Quatre ans que nous attendons le retour de John Burnside. Quatre ans depuis le magnifique L’Été des Noyés qui prenait place en Norvège. Avec Le Bruit du Dégel, l’auteur exporte son histoire sur un nouveau continent. Nous sommes aux États-Unis cette fois et deux personnages principaux nous occupent, deux femmes : Kate jeune étudiante et Jean, vieille femme à la retraite.

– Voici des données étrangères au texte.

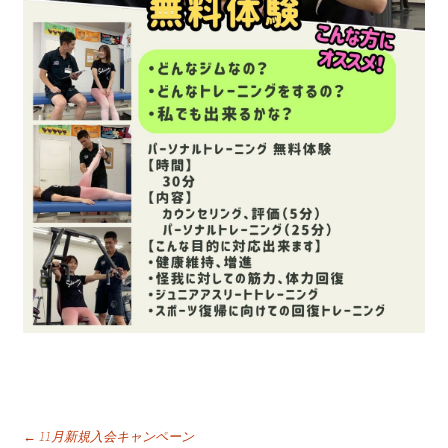
←
11月新規入会キャンペーン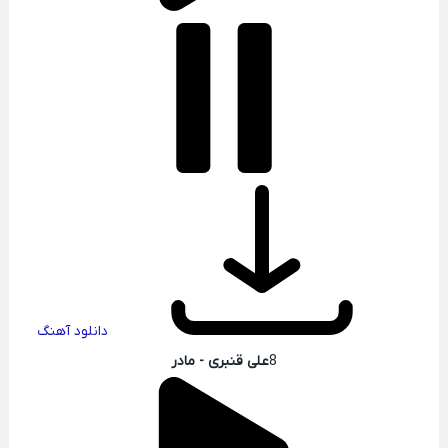
دانلود آهنگ
8
علی قنبری - مادر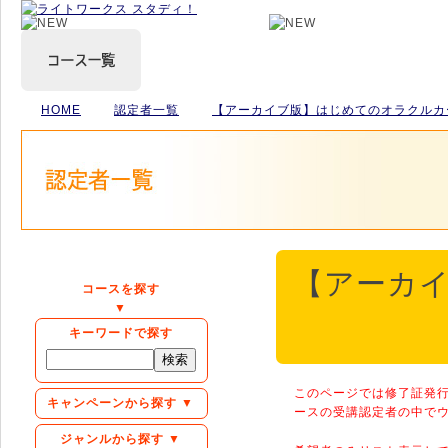
HOME
認定者一覧
【アーカイブ版】はじめてのオラクルカ
【アーカ
コースを探す
▼
キーワードで探す
このページでは修了証発
キャンペーンから探す ▼
ースの受講認定者の中で
ジャンルから探す ▼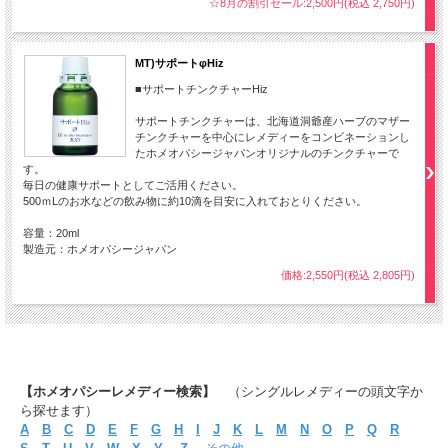
☆8月の割引セール:2,500円(税込 2,750円)
MT)サポートφHiz
■サポートチンクチャーHiz
サポートチンクチャーは、北海道洞爺産ハーブのマザー
チンクチャーを中心にレメディーをコンビネーションし
たホメオパシージャパンオリジナルのチンクチャーで
す。
毎日の健康サポートとしてご活用ください。
500ｍLのお水などの飲み物に約10滴を目安に入れておとりください。
容量：20ml
製造元：ホメオパシージャパン
価格:2,550円(税込 2,805円)
【ホメオパシーレメディー検索】
（シングルレメディーの頭文字か
ら探せます）
A
B
C
D
E
F
G
H
I
J
K
L
M
N
O
P
Q
R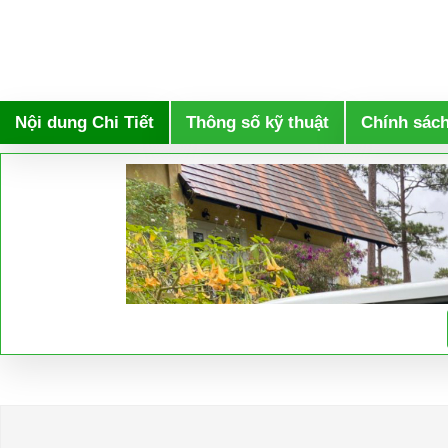
Nội dung Chi Tiết
Thông số kỹ thuật
Chính sác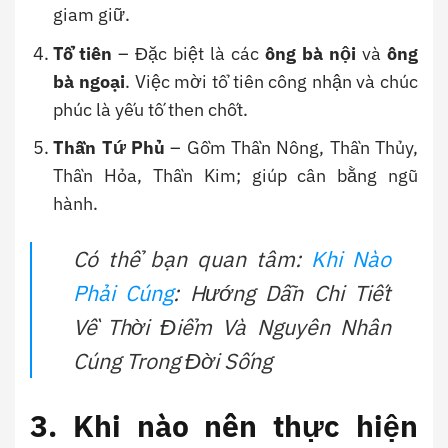
giam giữ.
Tổ tiên
– Đặc biệt là các
ông bà nội
và
ông
bà ngoại
. Việc mời tổ tiên công nhận và chúc
phúc là yếu tố then chốt.
Thần Tứ Phủ
– Gồm Thần Nông, Thần Thủy,
Thần Hỏa, Thần Kim; giúp cân bằng ngũ
hành.
Có thể bạn quan tâm:
Khi Nào
Phải Cúng
: Hướng Dẫn Chi Tiết
Về Thời Điểm Và Nguyên Nhân
Cúng Trong Đời Sống
3. Khi nào nên thực hiện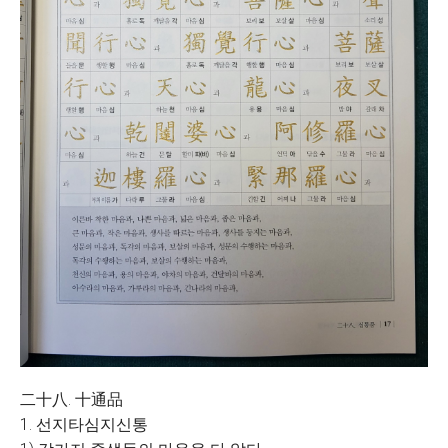
二十八. 十通品
1. 선지타심지신통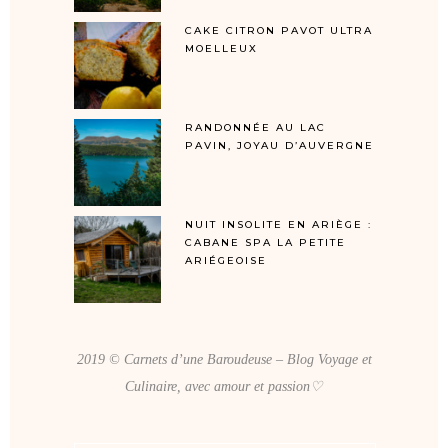
CAKE CITRON PAVOT ULTRA
MOELLEUX
RANDONNÉE AU LAC
PAVIN, JOYAU D’AUVERGNE
NUIT INSOLITE EN ARIÈGE :
CABANE SPA LA PETITE
ARIÉGEOISE
2019 © Carnets d’une Baroudeuse – Blog Voyage et
Culinaire, avec amour et passion♡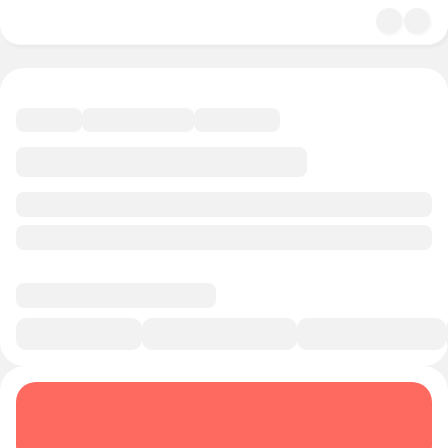
4.7
Кинематограф
6 минут
Смотреть трейлер
В избранное
Курс-профессия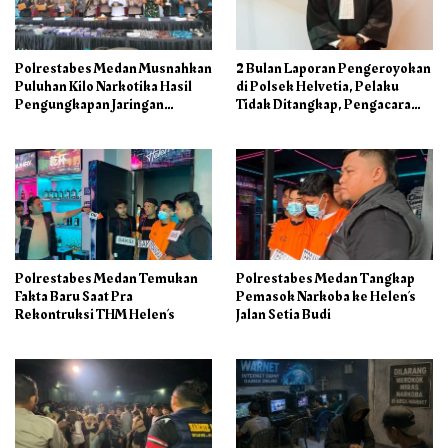
Polrestabes Medan Musnahkan
2 Bulan Laporan Pengeroyokan
Puluhan Kilo Narkotika Hasil
di Polsek Helvetia, Pelaku
Pengungkapan Jaringan
Tidak Ditangkap, Pengacara
Internasional dan Barak
Korban: Penyidik Lamban
Narkoba
Menangani Perkara
Polrestabes Medan Temukan
Polrestabes Medan Tangkap
Fakta Baru Saat Pra
Pemasok Narkoba ke Helen’s
Rekontruksi THM Helen’s
Jalan Setia Budi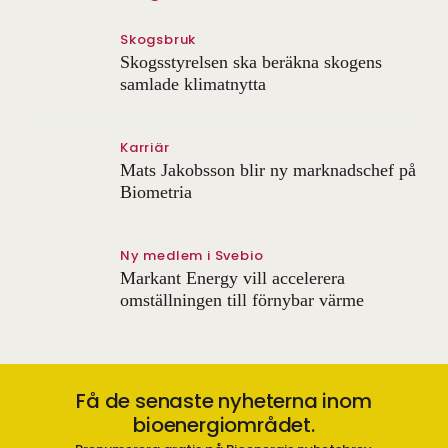
Skogsbruk
Skogsstyrelsen ska beräkna skogens
samlade klimatnytta
Karriär
Mats Jakobsson blir ny marknadschef på
Biometria
Ny medlem i Svebio
Markant Energy vill accelerera
omställningen till förnybar värme
Få de senaste nyheterna inom
bioenergiområdet.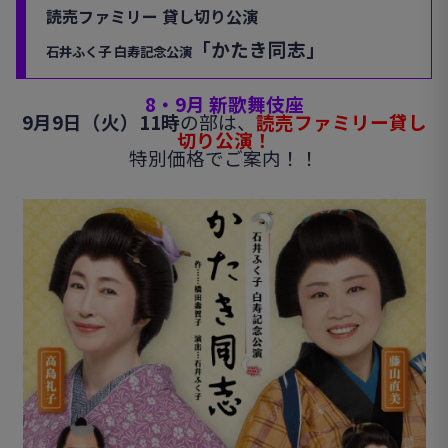
読売ファミリー 貸し切り公演
「かたき同志」
石井ふく子 白寿記念公演
8
・
9
月 新歌舞伎座
9月9日（火）11時
の部は、
読売ファミリー貸し
切り公演
！
特別価格でご案内！！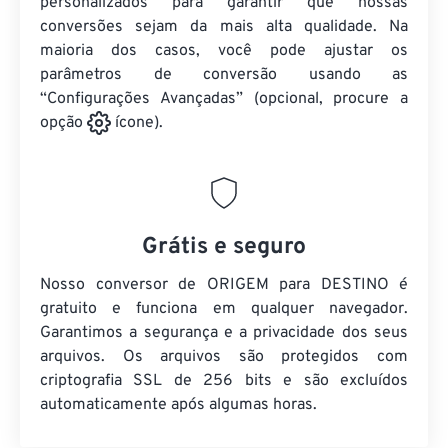
personalizados para garantir que nossas
conversões sejam da mais alta qualidade. Na
maioria dos casos, você pode ajustar os
parâmetros de conversão usando as
“Configurações Avançadas” (opcional, procure a
opção
ícone).
Grátis e seguro
Nosso conversor de ORIGEM para DESTINO é
gratuito e funciona em qualquer navegador.
Garantimos a segurança e a privacidade dos seus
arquivos. Os arquivos são protegidos com
criptografia SSL de 256 bits e são excluídos
automaticamente após algumas horas.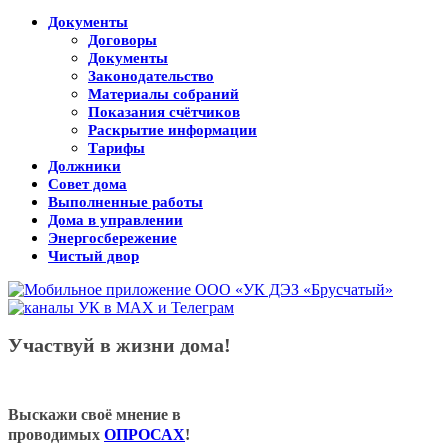
Документы
Договоры
Документы
Законодательство
Материалы собраний
Показания счётчиков
Раскрытие информации
Тарифы
Должники
Совет дома
Выполненные работы
Дома в управлении
Энергосбережение
Чистый двор
Участвуй в жизни дома!
Выскажи своё мнение в
проводимых
ОПРОСАХ
!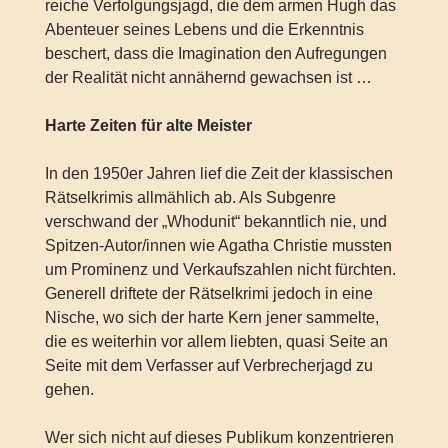
reiche Verfolgungsjagd, die dem armen Hugh das
Abenteuer seines Lebens und die Erkenntnis
beschert, dass die Imagination den Aufregungen
der Realität nicht annähernd gewachsen ist …
Harte Zeiten für alte Meister
In den 1950er Jahren lief die Zeit der klassischen
Rätselkrimis allmählich ab. Als Subgenre
verschwand der „Whodunit“ bekanntlich nie, und
Spitzen-Autor/innen wie Agatha Christie mussten
um Prominenz und Verkaufszahlen nicht fürchten.
Generell driftete der Rätselkrimi jedoch in eine
Nische, wo sich der harte Kern jener sammelte,
die es weiterhin vor allem liebten, quasi Seite an
Seite mit dem Verfasser auf Verbrecherjagd zu
gehen.
Wer sich nicht auf dieses Publikum konzentrieren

Quels liens vont les unir ? C’est tout le sel et l’intérêt de ce roman. Car, si elles se rencontrent par hasard, Jean prend tout de suite Kate en affection (elle lui révélera à la fin pourquoi) et lui propose un étrange pari : lui raconter son histoire, ses histoires, sa vie, à condition que Kate cesse de boire.
Il faut préciser que la rencontre a lieu à un moment particulier pour Kate. Son père, décédé il y a quelques mois, lui a caché sa maladie, et sa relation avec son petit ami bat de l’aile. Sans trop savoir pourquoi, Kate accepte ce marché et le déclic a lieu. Fini la boisson.
À partir de là, John Burnside nous propose une alternance de moments de la vie de Jean, de celle de Kate, de leur passé et aussi du présent et de leurs aspirations.
C’est d’abord une épopée américaine à travers les mots de Jean et notamment l’histoire de sa nièce, les droits civiques, le Vietnam. On pense évidemment à Une Pastorale Américaine de Philip Roth, ou encore à Le Temps où Nous Chantions de Richard Powers. Le parallèle est frappant.
Mais Burnside ne s’arrête pas à l’Histoire. Il conte aussi une magnifique liaison amoureuse entre Jean et son amie, amour qui se terminera mal dans l’Amérique des années 60/70. Il décrit également la vie amoureuse de Kate. Les différences font d’ailleurs que cette dernière se pose beaucoup de questions.
Burnside aborde les secrets de famille, l’alcoolisme, de belles pages sur le cinéma et son influence dans notre vie. Et surtout le deuil, celui d’un père, d’un frère, d’un pays, d’une famille.
Le Bruit du Dégel est aussi un livre sur les histoires qu’on se raconte et pourquoi. Une œuvre sur le pouvoir des histoires et pour cela, John Burnside est un maître.
– Vous savez pourquoi je vous ai raconté toutes ces histoires ? demanda-t-elle.
J’acquiesçai.
– C’était une ruse. Vous vous êtes dit que c’était un moyen de m’empêcher de boire, dis-je.
– C’est vrai. Mais il n’y avait pas que ça. – Elle retira sa main et se redressa. – Je vous ai raconté toutes ces histoires et vous m’avez écouté. Vous n’avez rien mis en doute, alors que vous n’aviez aucun moyen de savoir si je n’étais pas tout bêtement en train de vous embobiner avec un tas de salades tout droit sorties de mon imagination.